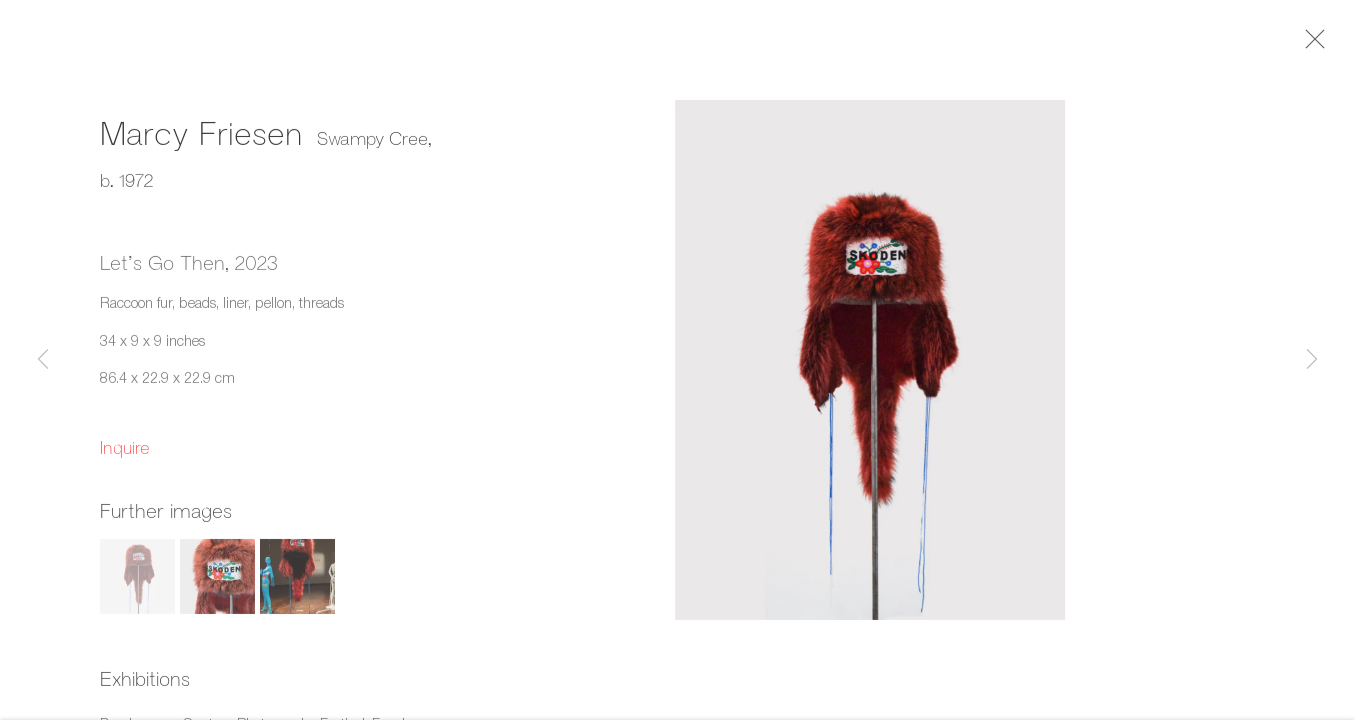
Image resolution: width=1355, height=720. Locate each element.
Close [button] (1315, 45)
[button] (137, 581)
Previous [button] (43, 360)
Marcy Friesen (201, 137)
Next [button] (1312, 360)
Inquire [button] (125, 452)
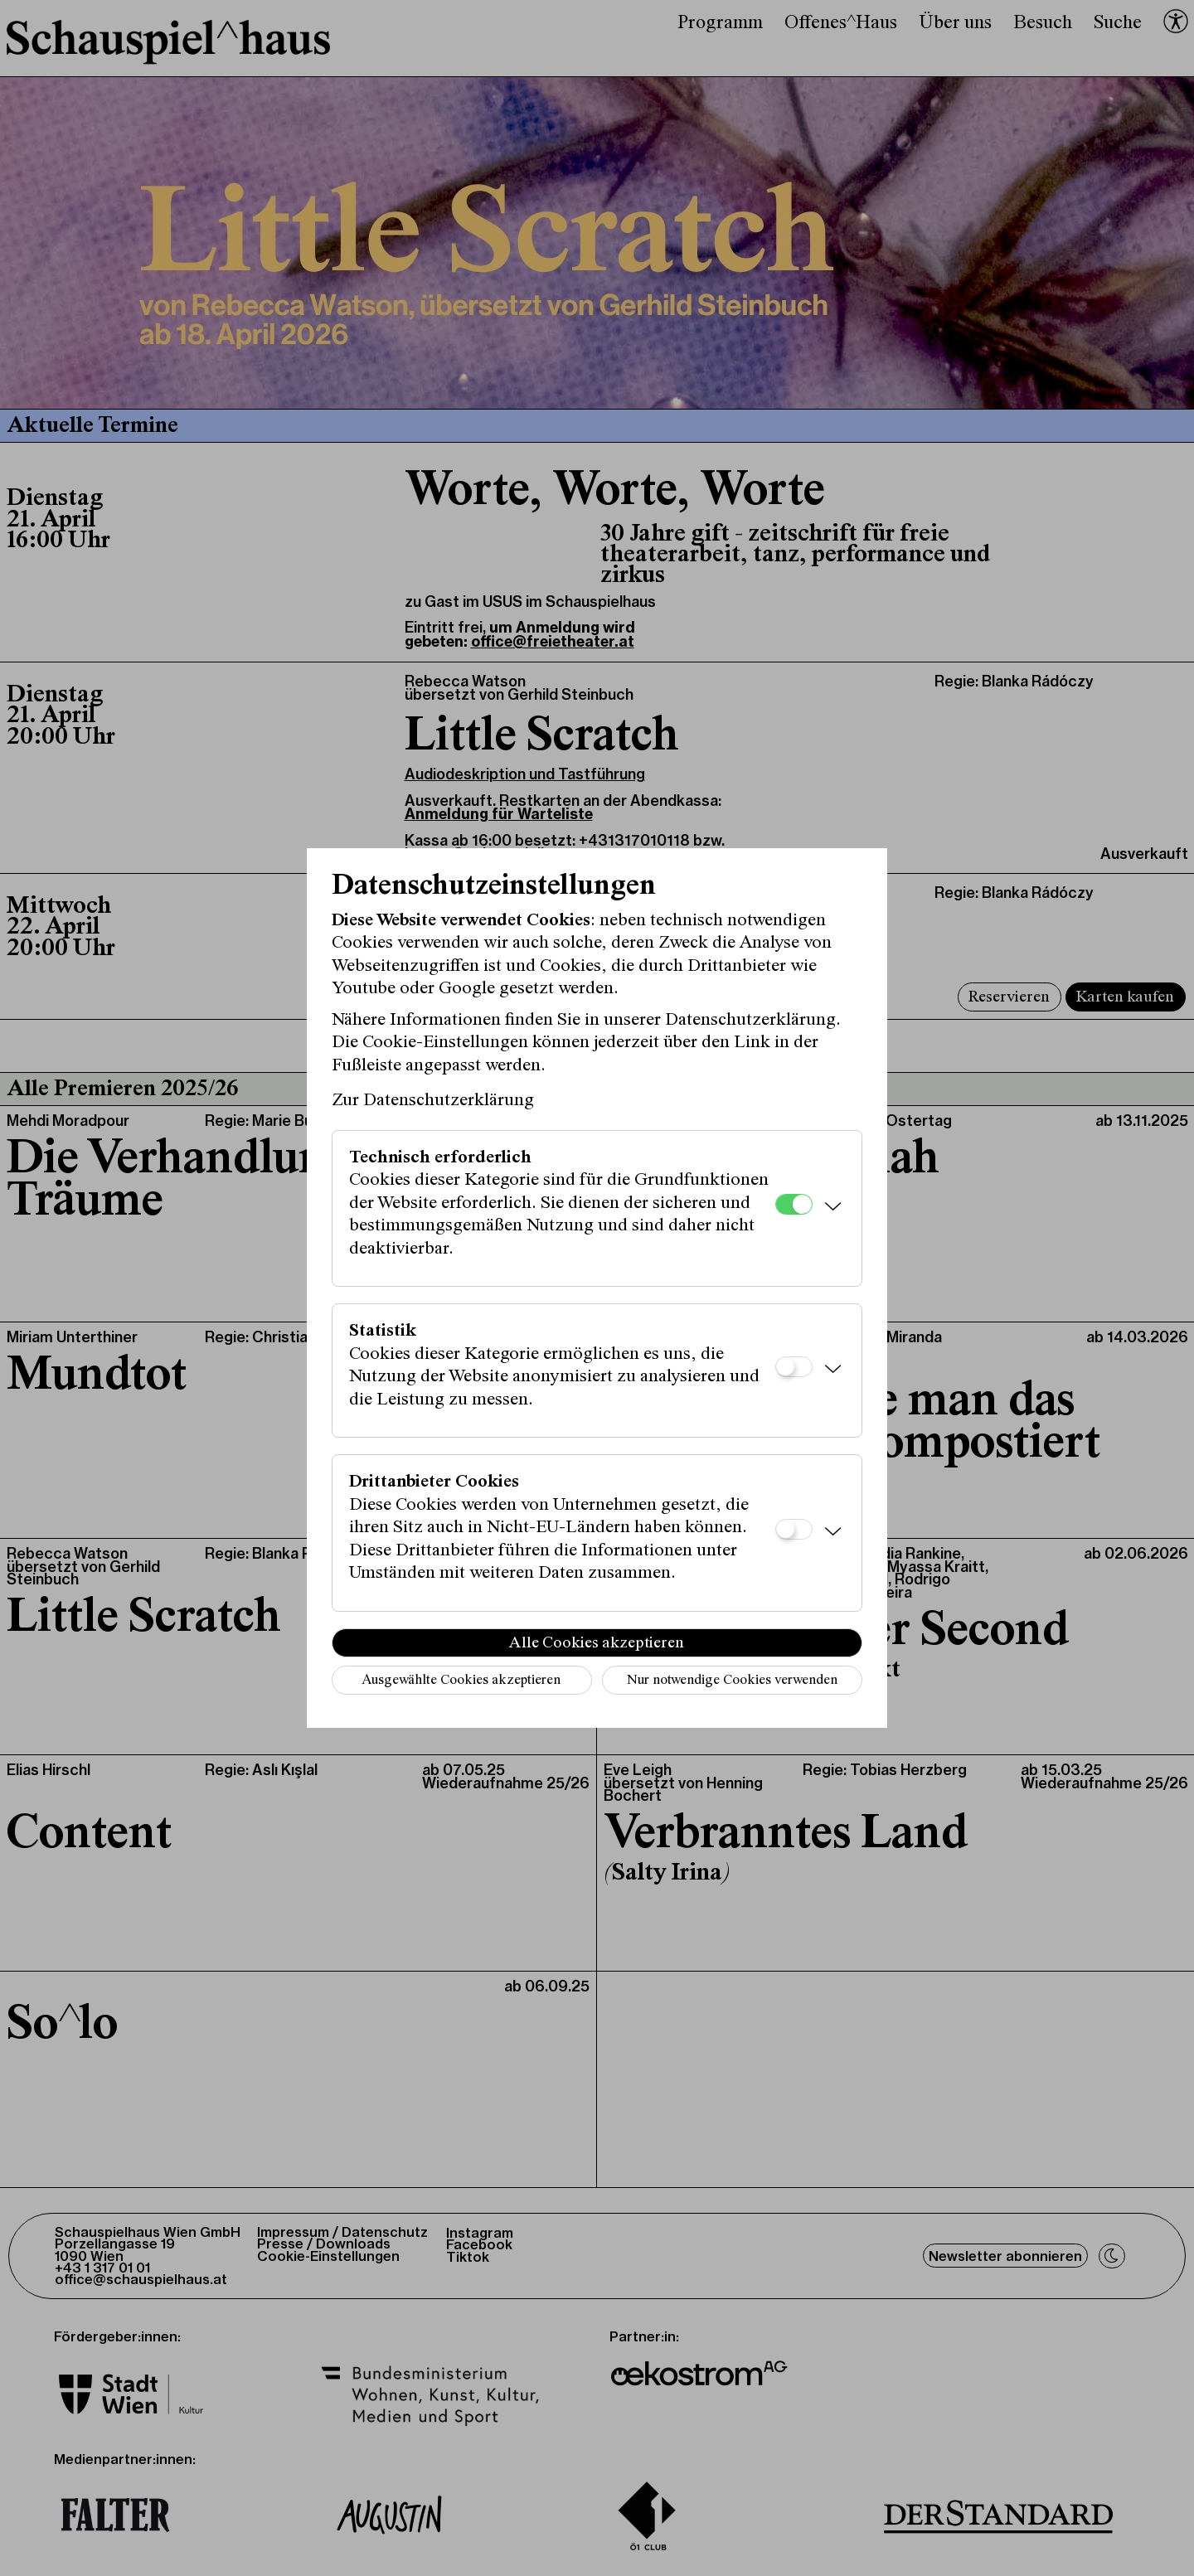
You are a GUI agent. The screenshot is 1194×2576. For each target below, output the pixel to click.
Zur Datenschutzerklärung (433, 1101)
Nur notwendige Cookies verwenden (732, 1681)
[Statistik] (794, 1366)
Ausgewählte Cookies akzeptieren (461, 1681)
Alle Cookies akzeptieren (596, 1643)
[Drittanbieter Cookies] (794, 1529)
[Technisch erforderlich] (794, 1204)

Exercise prompt
Pull out every line holding "akzeptieren" from the records above, and copy it.

Solution to the exercise
Ausgewählte Cookies akzeptieren (461, 1681)
Alle Cookies akzeptieren (596, 1643)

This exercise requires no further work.